If hollywood did a movie about Mark Meissenburg,
they could get Dustin Hoffman to play the lead and call the movie
"Crane Man." A California native, Meissenburg takes more hunters
after sandhill cranes than any Texas hunting outfitter, and his
clients are successful at filling their bag limit 98 percent of the
time.
Meissenburg has a degree in psychological
anthropology, but that doesn't make him a savant when it comes to
the stately sandhill, the jumbo jet of North American game birds.
A mature greater sandhill (the largest of three
supspecies) may weight 14 pounds and ride the wind currents on wings
that span more than seven feet. If birds truly descended from
dinosaurs, you could shake the sanhill's family tree and a
pterodactyl would all out. The grain-fed crane is sometimes referred
to as the "rib-eye of the sky."
Along with migrating geese, the sandhill crane's
high-pitched, trilling call is a harbinger of autumn for many
outdoorsmen. Like other waterfowl, cranes migrate south from summer
nesting grounds on the prairie potholes of the western U.S. and
Canada. Their ringing call is so loud that you can often hear
migrating cranes that are flying so high they cannot be seen.

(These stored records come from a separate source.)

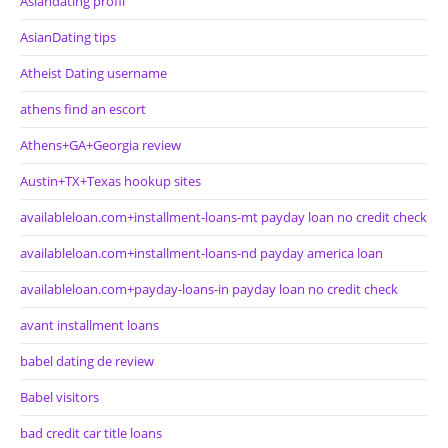
Asiandating profil
AsianDating tips
Atheist Dating username
athens find an escort
Athens+GA+Georgia review
Austin+TX+Texas hookup sites
availableloan.com+installment-loans-mt payday loan no credit check
availableloan.com+installment-loans-nd payday america loan
availableloan.com+payday-loans-in payday loan no credit check
avant installment loans
babel dating de review
Babel visitors
bad credit car title loans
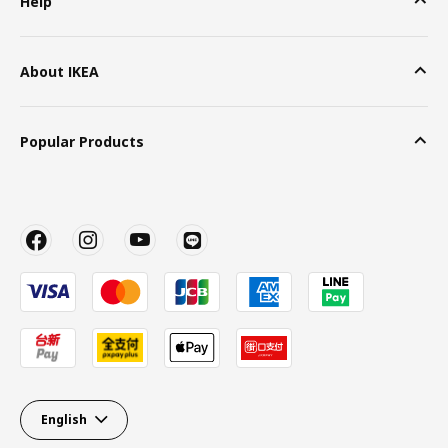
Help
About IKEA
Popular Products
English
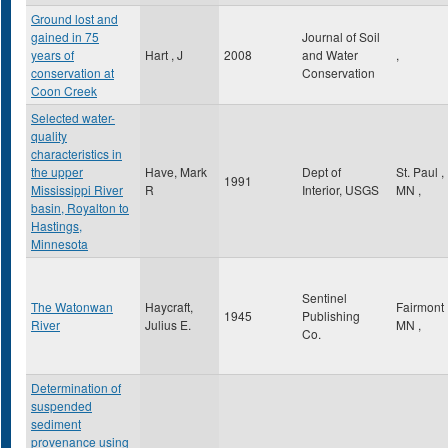
Ground lost and
gained in 75
Journal of Soil
years of
Hart , J
2008
and Water
,
conservation at
Conservation
Coon Creek
Selected water-
quality
characteristics in
the upper
Have, Mark
Dept of
St. Paul
,
1991
Mississippi River
R
Interior, USGS
MN
,
basin, Royalton to
Hastings,
Minnesota
Sentinel
The Watonwan
Haycraft,
Fairmont
1945
Publishing
River
Julius E.
MN
,
Co.
Determination of
suspended
sediment
provenance using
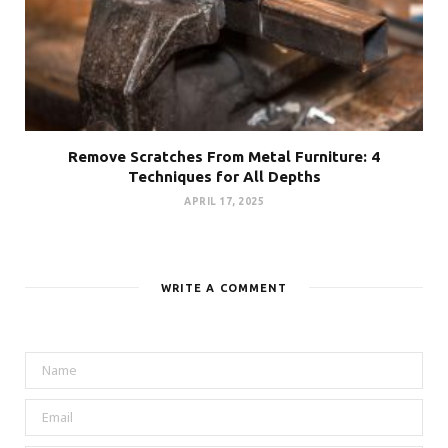
Remove Scratches From Metal Furniture: 4
Techniques for All Depths
APRIL 17, 2025
WRITE A COMMENT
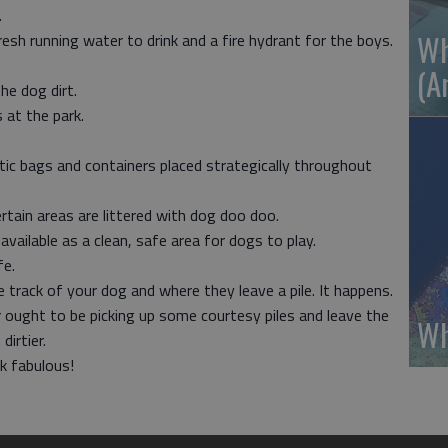
.
Wh
esh running water to drink and a fire hydrant for the boys.
(A
he dog dirt.
 at the park.
stic bags and containers placed strategically throughout
ertain areas are littered with dog doo doo.
vailable as a clean, safe area for dogs to play.
fe.
e track of your dog and where they leave a pile. It happens.
r ought to be picking up some courtesy piles and leave the
Wh
irtier.
k fabulous!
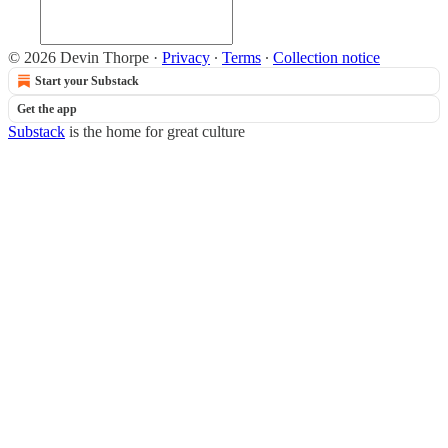
© 2026 Devin Thorpe
·
Privacy
∙
Terms
∙
Collection notice
Start your Substack
Get the app
Substack
is the home for great culture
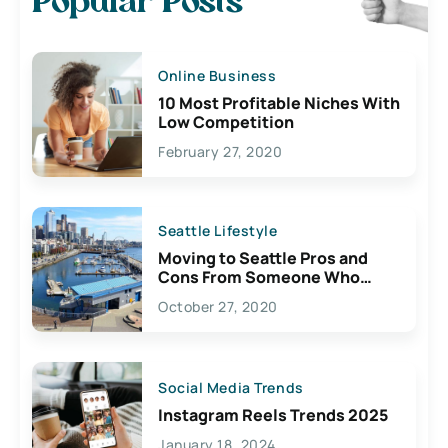
Popular Posts
Online Business
10 Most Profitable Niches With
Low Competition
February 27, 2020
Seattle Lifestyle
Moving to Seattle Pros and
Cons From Someone Who
Lives Here
October 27, 2020
Social Media Trends
Instagram Reels Trends 2025
January 18, 2024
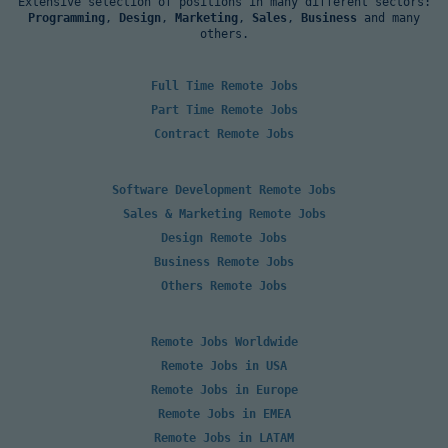
Extensive selection of positions in many different sectors:
Programming
,
Design
,
Marketing
,
Sales
,
Business
and many
others.
Full Time Remote Jobs
Part Time Remote Jobs
Contract Remote Jobs
Software Development Remote Jobs
Sales & Marketing Remote Jobs
Design Remote Jobs
Business Remote Jobs
Others Remote Jobs
Remote Jobs Worldwide
Remote Jobs in USA
Remote Jobs in Europe
Remote Jobs in EMEA
Remote Jobs in LATAM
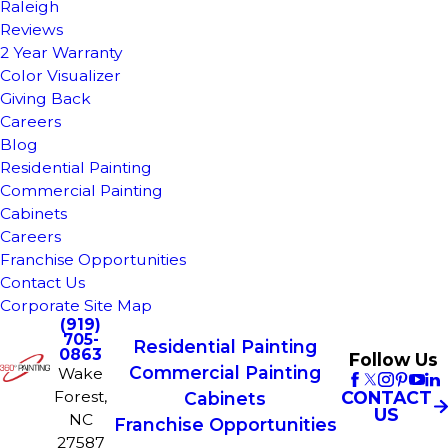
Raleigh
Reviews
2 Year Warranty
Color Visualizer
Giving Back
Careers
Blog
Residential Painting
Commercial Painting
Cabinets
Careers
Franchise Opportunities
Contact Us
Corporate Site Map
(919)
705-
Residential Painting
0863
Follow Us
Commercial Painting
Wake
Forest,
CONTACT
Cabinets
US
NC
Franchise Opportunities
27587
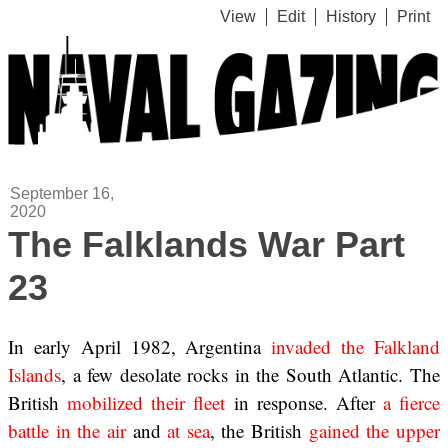
View
Edit
History
Print
September 16,
2020
The Falklands War Part
23
In early April 1982, Argentina
invaded the Falkland
Islands
, a few desolate rocks in the South Atlantic. The
British
mobilized their fleet
in response. After
a fierce
battle
in the air
and
at sea
, the British
gained the upper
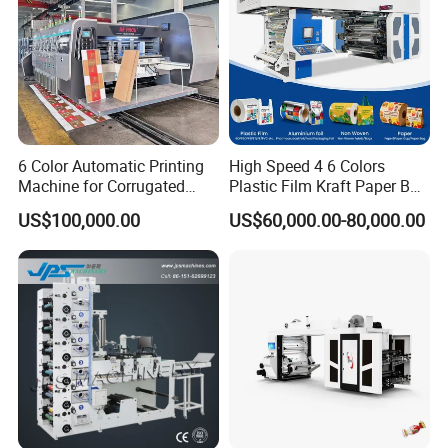
6 Color Automatic Printing
High Speed 4 6 Colors
Machine for Corrugated
Plastic Film Kraft Paper Bag
Shipping Boxes with Model
Roll to Roll Ci Flexo
US$100,000.00
US$60,000.00-80,000.00
1428
Flexographic Printing
Machine Price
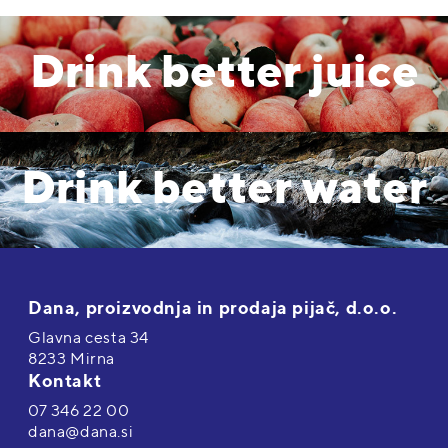
Drink better juice
Drink better water
Dana, proizvodnja in prodaja pijač, d.o.o.
Glavna cesta 34
8233 Mirna
Kontakt
07 346 22 00
dana@dana.si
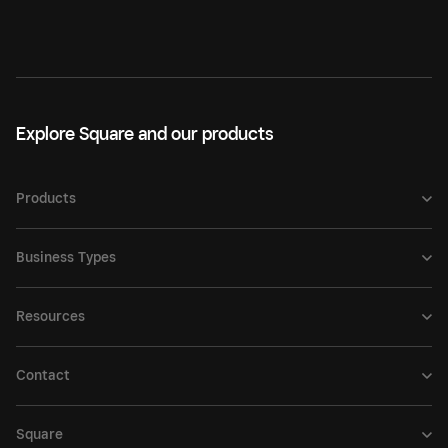
Explore Square and our products
Products
Business Types
Resources
Contact
Square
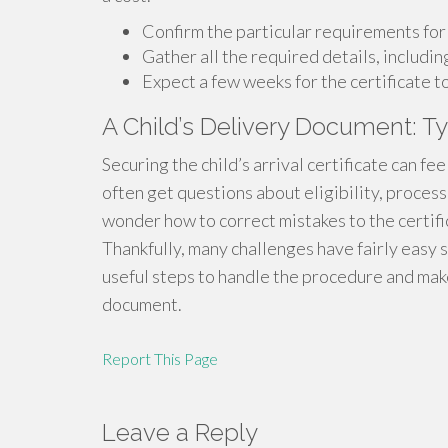
Confirm the particular requirements for 
Gather all the required details, includin
Expect a few weeks for the certificate t
A Child’s Delivery Document: Ty
Securing the child’s arrival certificate can f
often get questions about eligibility, proces
wonder how to correct mistakes to the certific
Thankfully, many challenges have fairly easy 
useful steps to handle the procedure and make
document.
Report This Page
Leave a Reply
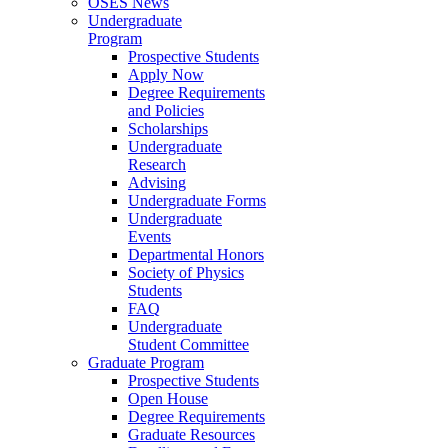
OSES News
Undergraduate
Program
Prospective Students
Apply Now
Degree Requirements
and Policies
Scholarships
Undergraduate
Research
Advising
Undergraduate Forms
Undergraduate
Events
Departmental Honors
Society of Physics
Students
FAQ
Undergraduate
Student Committee
Graduate Program
Prospective Students
Open House
Degree Requirements
Graduate Resources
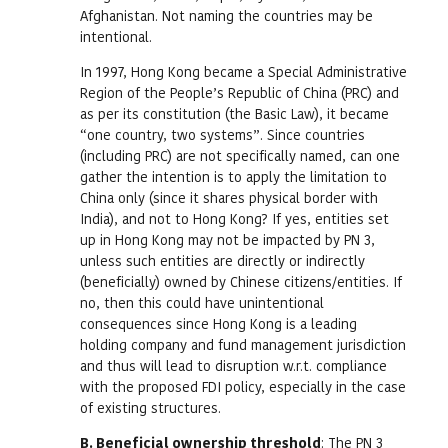
Afghanistan. Not naming the countries may be
intentional.
In 1997, Hong Kong became a Special Administrative
Region of the People’s Republic of China (PRC) and
as per its constitution (the Basic Law), it became
“one country, two systems”. Since countries
(including PRC) are not specifically named, can one
gather the intention is to apply the limitation to
China only (since it shares physical border with
India), and not to Hong Kong? If yes, entities set
up in Hong Kong may not be impacted by PN 3,
unless such entities are directly or indirectly
(beneficially) owned by Chinese citizens/entities. If
no, then this could have unintentional
consequences since Hong Kong is a leading
holding company and fund management jurisdiction
and thus will lead to disruption w.r.t. compliance
with the proposed FDI policy, especially in the case
of existing structures.
B. Beneficial ownership threshold
: The PN 3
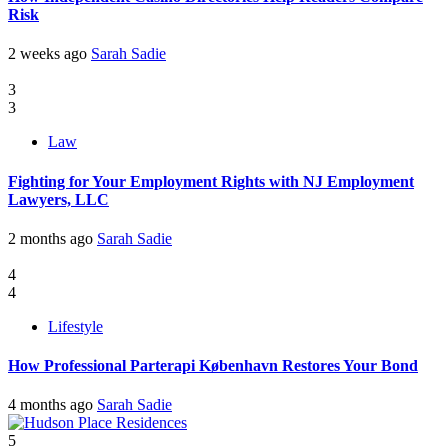
Risk
2 weeks ago
Sarah Sadie
3
3
Law
Fighting for Your Employment Rights with NJ Employment
Lawyers, LLC
2 months ago
Sarah Sadie
4
4
Lifestyle
How Professional Parterapi København Restores Your Bond
4 months ago
Sarah Sadie
5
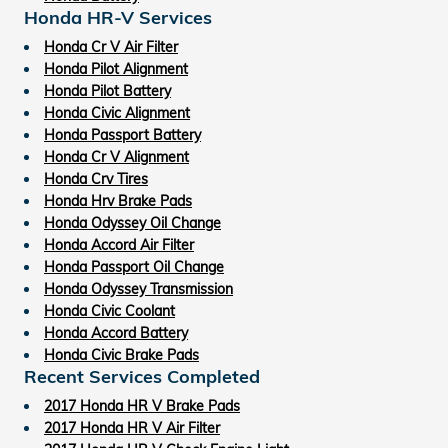
Honda HR-V Services
Honda Cr V Air Filter
Honda Pilot Alignment
Honda Pilot Battery
Honda Civic Alignment
Honda Passport Battery
Honda Cr V Alignment
Honda Crv Tires
Honda Hrv Brake Pads
Honda Odyssey Oil Change
Honda Accord Air Filter
Honda Passport Oil Change
Honda Odyssey Transmission
Honda Civic Coolant
Honda Accord Battery
Honda Civic Brake Pads
Recent Services Completed
2017 Honda HR V Brake Pads
2017 Honda HR V Air Filter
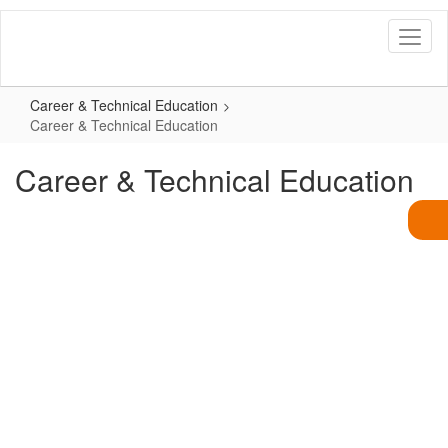
Skip
to
main
content
Career & Technical Education
Career & Technical Education
Career & Technical Education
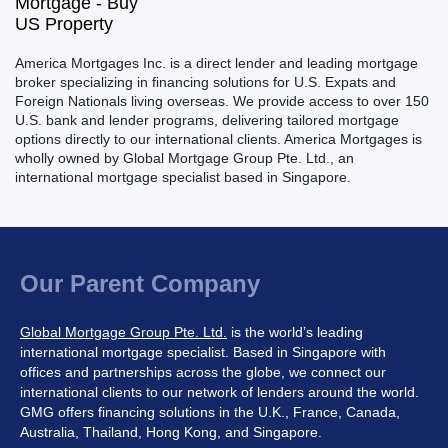
America Mortgages Inc. is a direct lender and leading mortgage
broker specializing in financing solutions for U.S. Expats and
Foreign Nationals living overseas. We provide access to over 150
U.S. bank and lender programs, delivering tailored mortgage
options directly to our international clients. America Mortgages is
wholly owned by Global Mortgage Group Pte. Ltd., an
international mortgage specialist based in Singapore.
Our Parent Company
Global Mortgage Group Pte. Ltd.
is the world’s leading
international mortgage specialist. Based in Singapore with
offices and partnerships across the globe, we connect our
international clients to our network of lenders around the world.
GMG offers financing solutions in the U.K., France, Canada,
Australia, Thailand, Hong Kong, and Singapore.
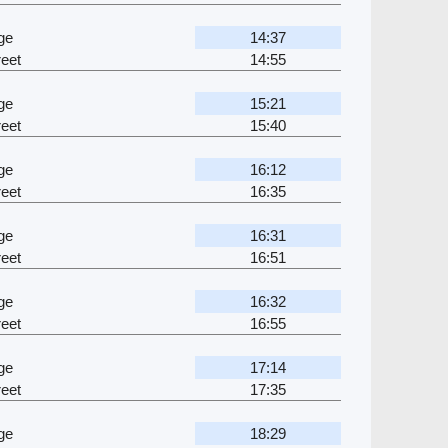
ge
14:37
eet
14:55
ge
15:21
eet
15:40
ge
16:12
eet
16:35
ge
16:31
eet
16:51
ge
16:32
eet
16:55
ge
17:14
eet
17:35
ge
18:29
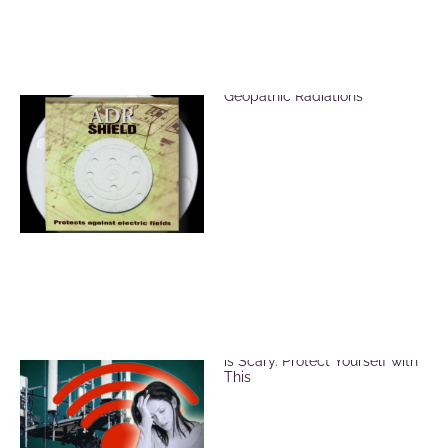
ADR Shield for EMF &
Geopathic Radiations
EMF and Microwave Radiation
is Scary. Protect Yourself with
This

When a flock descends on a decoy spread, their
calls create a maddening cacophony that nearly overpowers the
senses.
Sandhilss winter in farming country from the
Texas Panhandle to the Gulf Coast. The Amarillo to Big Spring
corridor is a sandhill freeway, mostly due to vast fields of
alfalfa, milo, maise, corn, wheat and other crops that serve as a
crane cafeteria spread over several thousand square miles.
"Cranes are not like geese," explains Meissenburg.
"Geese get into a pattern where they fly from the roost to a
specific field to feed every day. Set up in that field and you'll be
a successful goose hunter. Sandhills may fly 20 miles from the
roost, stopping along the way to spend an hour in one field, two
hours in another. They'll hit eight to 12 fields a day, plus various
water sources. With cranes, you have to know their movement patterns
through the entire day."
The Crane Man cannot predict crane movements more
accurately than other hunters, so he relies on three key factors.
He uses large, portable blinds that totally
conceal his hunters. The oversized structure may look obvious to a
human observer, but cranes tend to ignore the straw-colored blind,
as long as they cannot see humans or movement. Meissenburg uses a
decoy spread that features mounted sandhill cranes. Finally, he
wears the cranes down through persistence.
"I probably drive 40,000 miles during the course
of a hunting season," Meissenburg said. "When I'm not hunting
cranes, I'm scouting where the birds are moving and what time
they're using certain fields and waterholes."